AMERICA LATINA di Damiano e Fabio D'Innocenzo


Il protagonista di America Latina è Massimo Sisti (interpretato da uno strabiliante Elio Germano), il titolare di uno studio dentistico che porta il suo nome. 

All’apparenza la sua vita sembra perfetta: un lavoro di tutto rispetto, una grande villa e una famiglia che lo ama.

Ben presto, però, emergono tutte le sfumature di quella che capiamo essere una persona sensibile, fragile ed insicura. Nella quotidianità cerca di nascondere tutti quelli che nella società odierna sono considerati difetti ma, alla lunga, tenere a bada tutte le emozioni più insite può essere molto difficile. È evidente che Massimo sia vittima del ruolo che è costretto ad interpretare e che soffra le pressioni che ne derivano. 
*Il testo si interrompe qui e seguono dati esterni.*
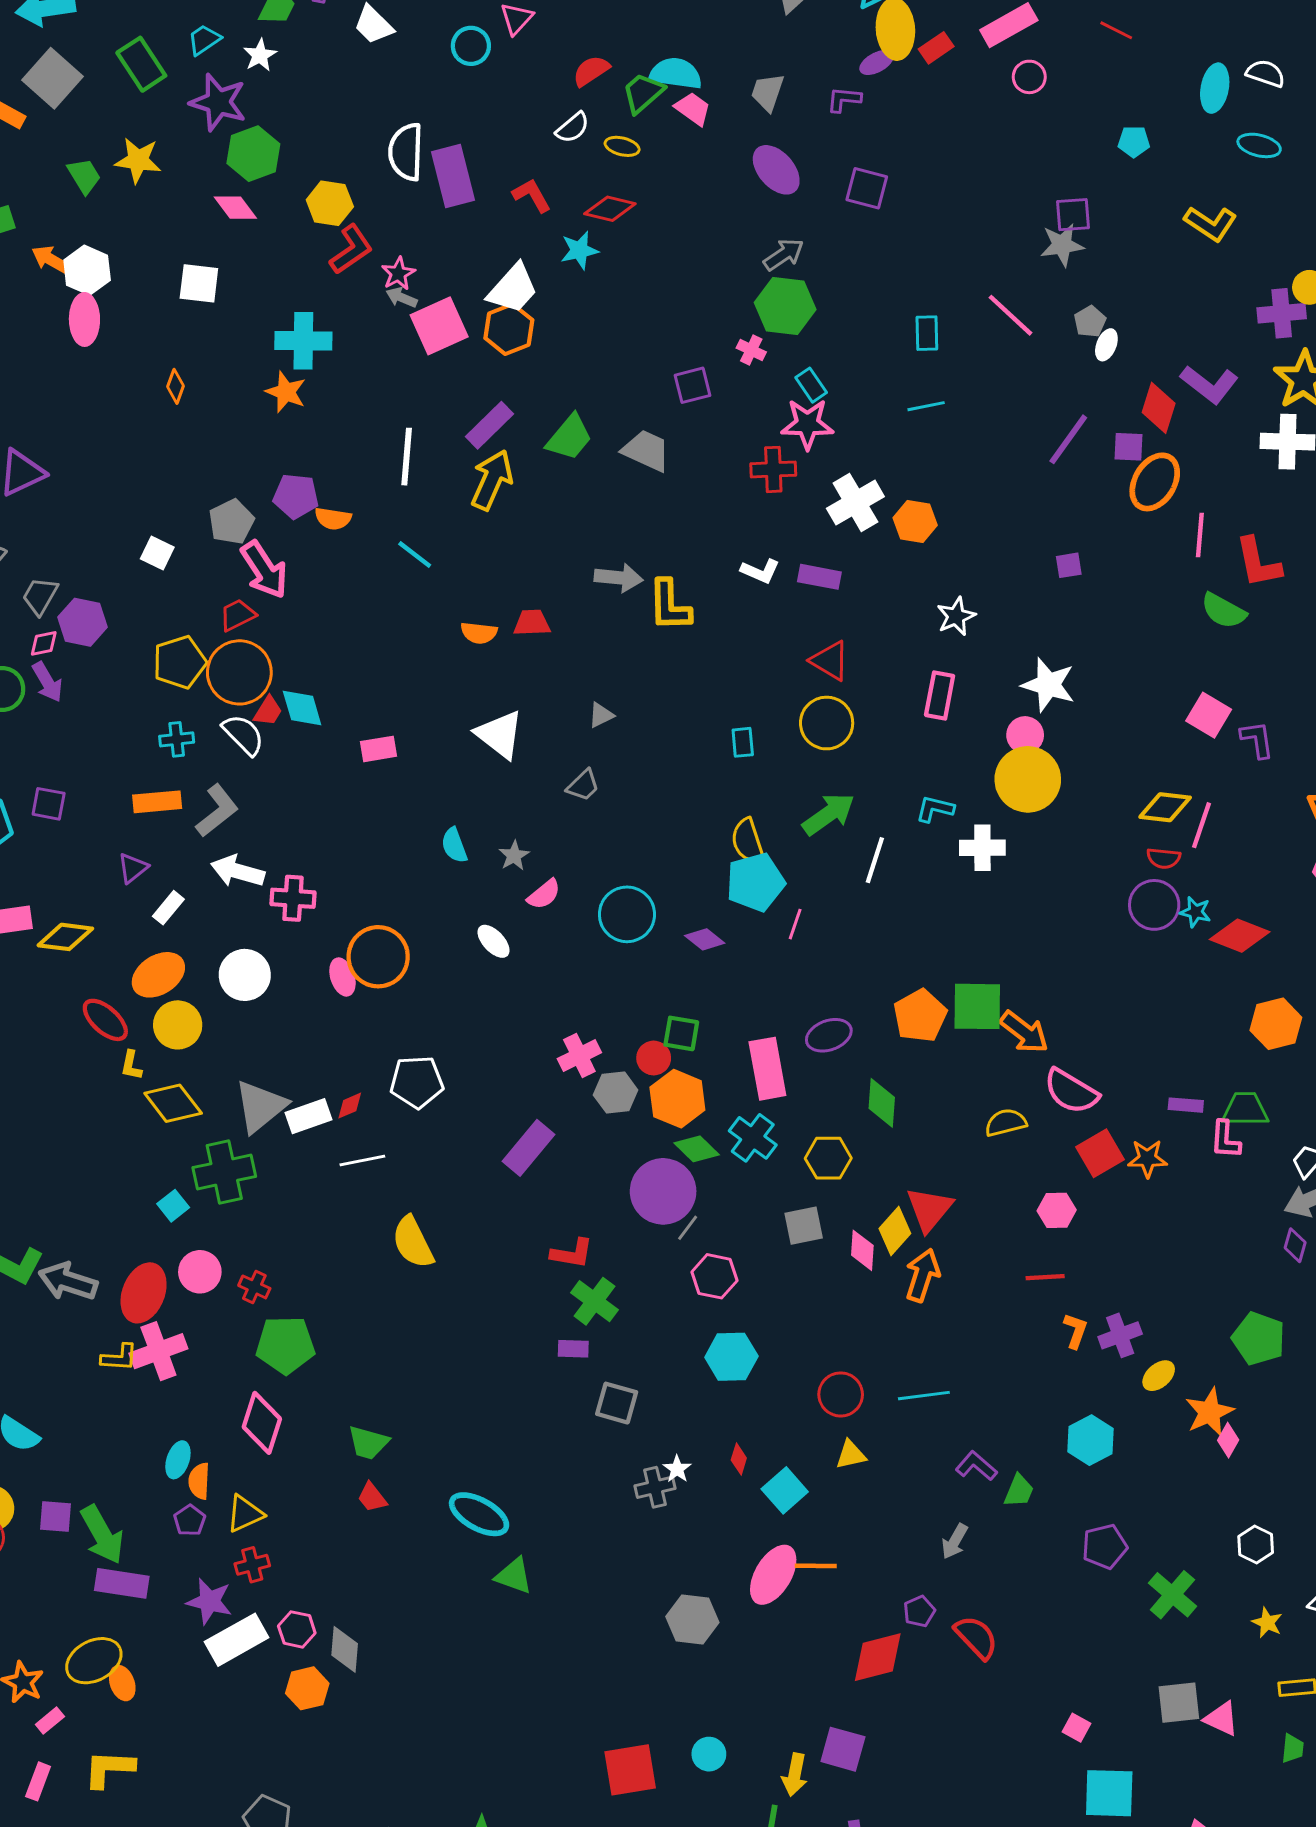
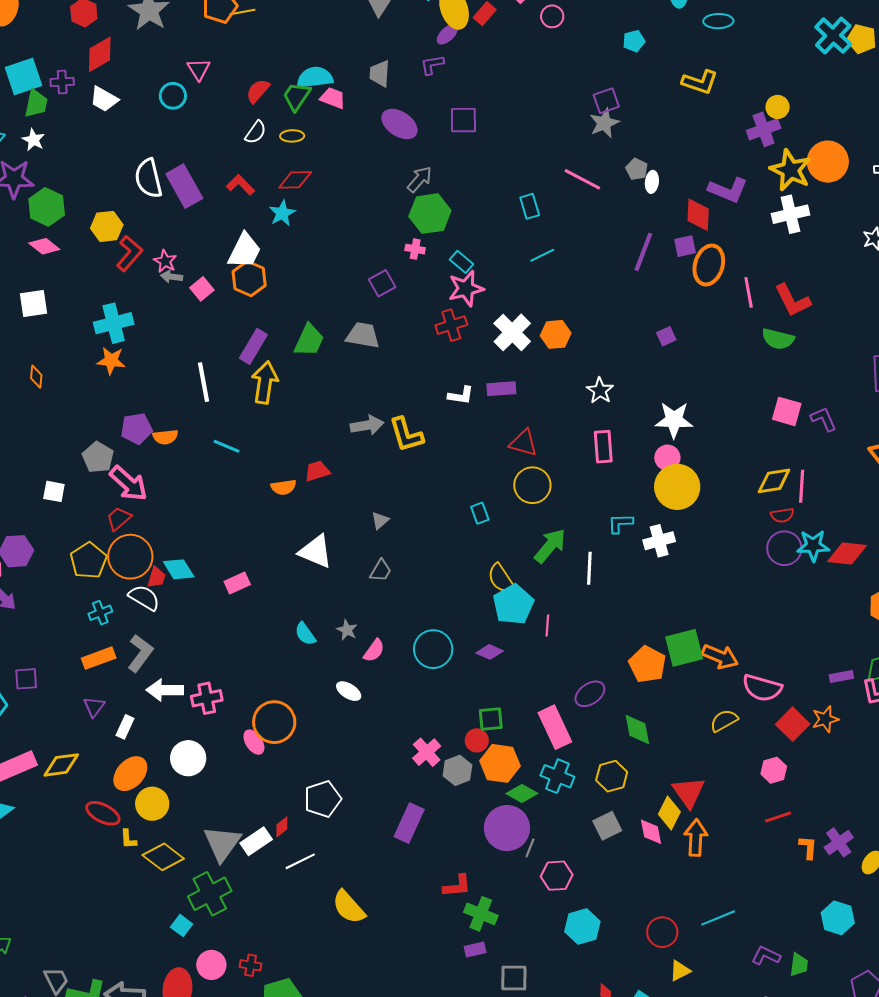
pink square: (439, 326) -> (202, 289), size x0.6
cyan star: (1195, 912) -> (813, 546), size x1.5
I D’Innocenzo scandagliano in modo sottile l’anima fragile di un uomo comune, servendosi di simbolismi e metafore. I registi realizzano un’opera ambigua e surreale affidando allo spettatore l’importantissimo compito di riempire l’opera con la propria sensibilità. 
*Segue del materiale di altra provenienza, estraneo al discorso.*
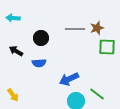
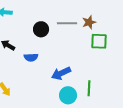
black circle: (41, 38) -> (41, 29), moved
green line: (97, 94) -> (89, 88), turned 56

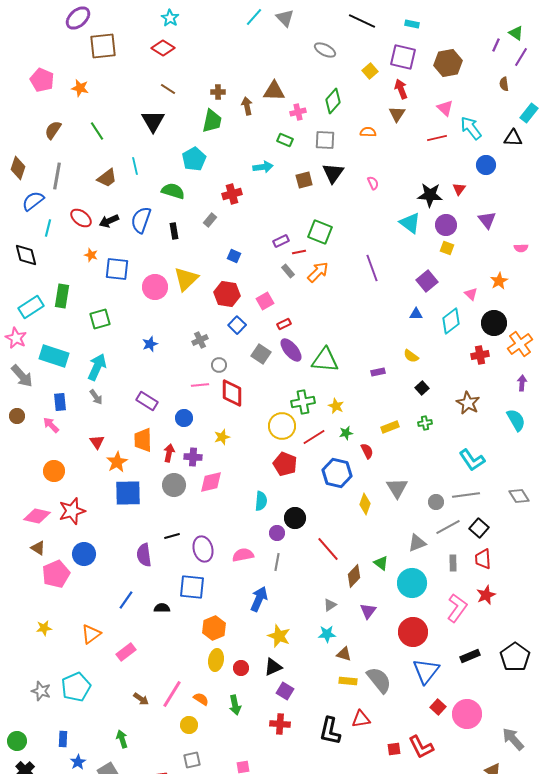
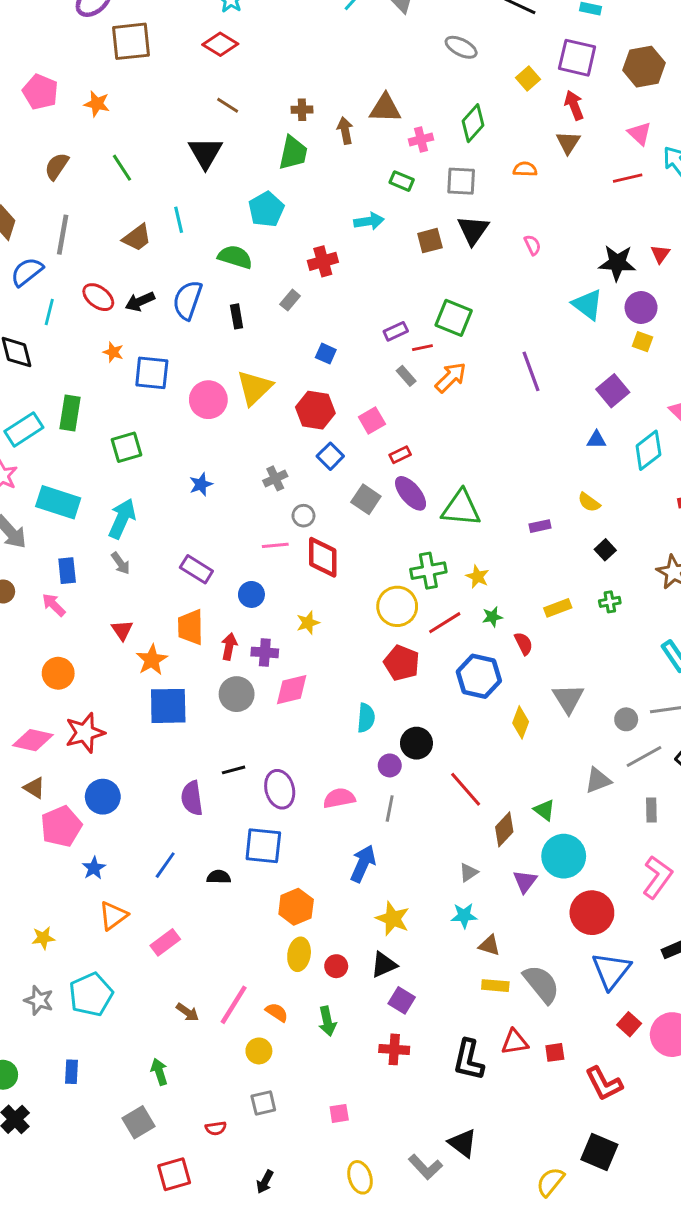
cyan circle: (412, 583) -> (564, 856), moved
yellow star: (44, 628) -> (43, 938), moved
red square: (394, 749) -> (555, 1052), moved
blue star: (78, 762) -> (94, 868), moved

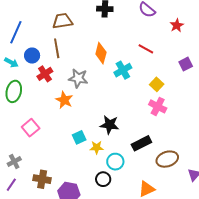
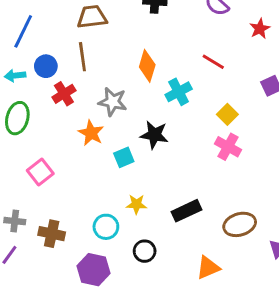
cyan arrow: (11, 63) -> (15, 76), turned 144
black star: (110, 125) -> (154, 135), moved
cyan square: (79, 137) -> (124, 157), moved
black rectangle: (141, 143) -> (187, 211), moved
gray cross: (14, 162) -> (15, 221), turned 32
cyan circle: (115, 162) -> (106, 227), moved
brown cross: (42, 179) -> (52, 234), moved

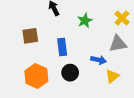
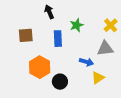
blue rectangle: (62, 47) -> (58, 39), moved
black circle: (70, 73) -> (60, 82), moved
orange hexagon: (36, 76) -> (40, 67), moved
La messa in scena è sublime. La regia regala delle sequenze indimenticabili che culminano in un epilogo da pelle d’oca, riuscendo nel miracolo di risultare funzionale al racconto e al contempo estremamente ambiziosa. 

La fotografia di Paolo Carnera è talmente colorata e d’impatto da risultare surreale, dunque perfettamente in linea con il racconto. La scenografia di Roberto De Angelis ed i costumi di Massimo Cantini Parrini sono scelti e curati nei minimi dettagli. La tensione crescente alimenta un ritmo incalzante scandito dal respiro del protagonista (che si fa man mano più affannoso), dalla colonna sonora (realizzata dai Verdena) e dal montaggio di Walter Fasano decisivo nei momenti topici. Le interpretazioni sono tutte molto riuscite, si percepisce che le attrici e gli attori abbiano dovuto scavare nei propri meandri più nascosti per raggiungere questo livello. Impossibile non soffermarsi su Elio Germano che riesce a trasmettere l’ampissima gamma di emozioni e sfumature del suo personaggio. 
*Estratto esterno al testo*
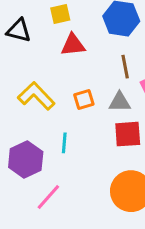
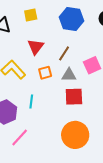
red triangle: (73, 45) -> (36, 47), moved, turned -48
brown line: (125, 67) -> (64, 53), moved, turned 42

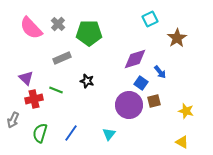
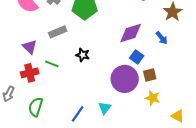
blue arrow: (160, 72) -> (162, 38), moved
purple triangle: (26, 78) -> (30, 47), moved
yellow star: (186, 111) -> (153, 98), moved
blue line: (71, 133) -> (78, 114), moved

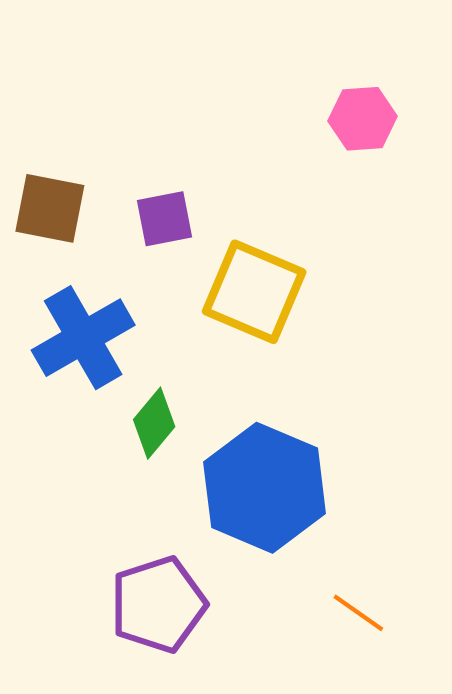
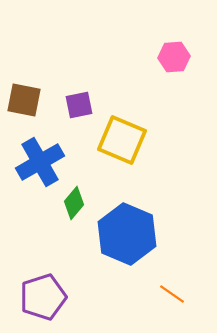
purple pentagon: (158, 604) -> (43, 297), moved

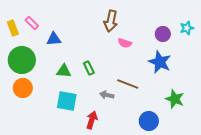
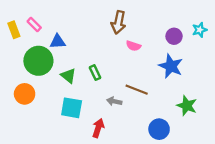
green circle: (22, 60) -> (38, 61), moved
green triangle: (64, 71) -> (68, 76), turned 35

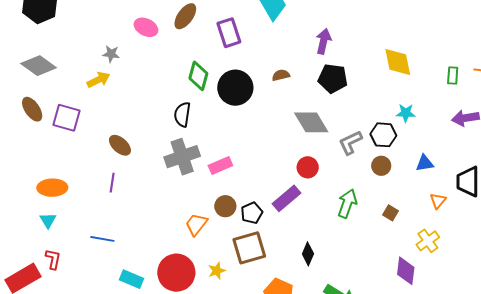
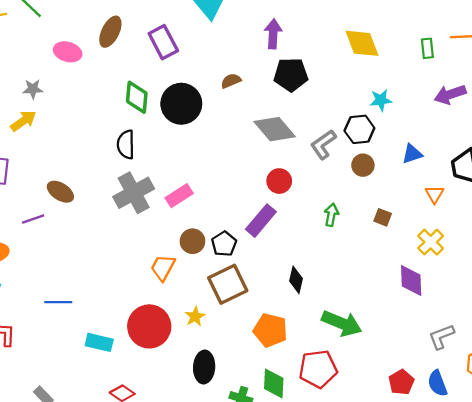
purple line: (112, 183) -> (33, 219), moved, turned 72
green arrow: (347, 204) -> (331, 215), size x0.7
Insomma, se tutto funziona così bene ed i reparti eccellono in questo modo vuol dire che i direttori d’orchestra dietro la macchina da presa, comunemente noti come registi, sono grandi.

Questo è un’opera libera, che sorvola e trascende gli schemi dei generi per superarli. Ciò non denota mancata conoscenza delle regole, ma al contrario grande consapevolezza e padronanza del mezzo.

Un’esperienza unica, che come tale va vissuta.  La visione in sala è imprescindibile.

Astenetevi dal giudizio estemporaneo e lasciate crescere il film dentro di voi, perché vi assicuro che non termina con i titoli di coda.


TOMMASO FERRERO

KAPITAN VOLKONOGOV BEZHAL (CAPTAIN VOLKONOGOV ESCAPED) di Natasha Merkulova e Aleksey Chupov (Russia)


1984, A Christmas Carol e l’umorismo serio di Konchalovskij in un solo grande e assurdo film. In una versione altamente estetizzata e leggermente fantastica della Russia sovietica prende piede un lungo inseguimento. Il capitano Volkonogov, addetto ai trattamenti speciali per ottenere le confessioni dai sospettati di tradimento contro la patria, ha un’epifania. Quello che sta facendo è solo un atto coatto di tortura in nome di un ordine pubblico mantenuto con il terrore. E allora la questione è semplice: decide di scappare. Ma la sua fuga si trasforma ben presto in altro. Dovrà farsi perdonare dalle famiglie dei condannati se vorrà andare in paradiso. 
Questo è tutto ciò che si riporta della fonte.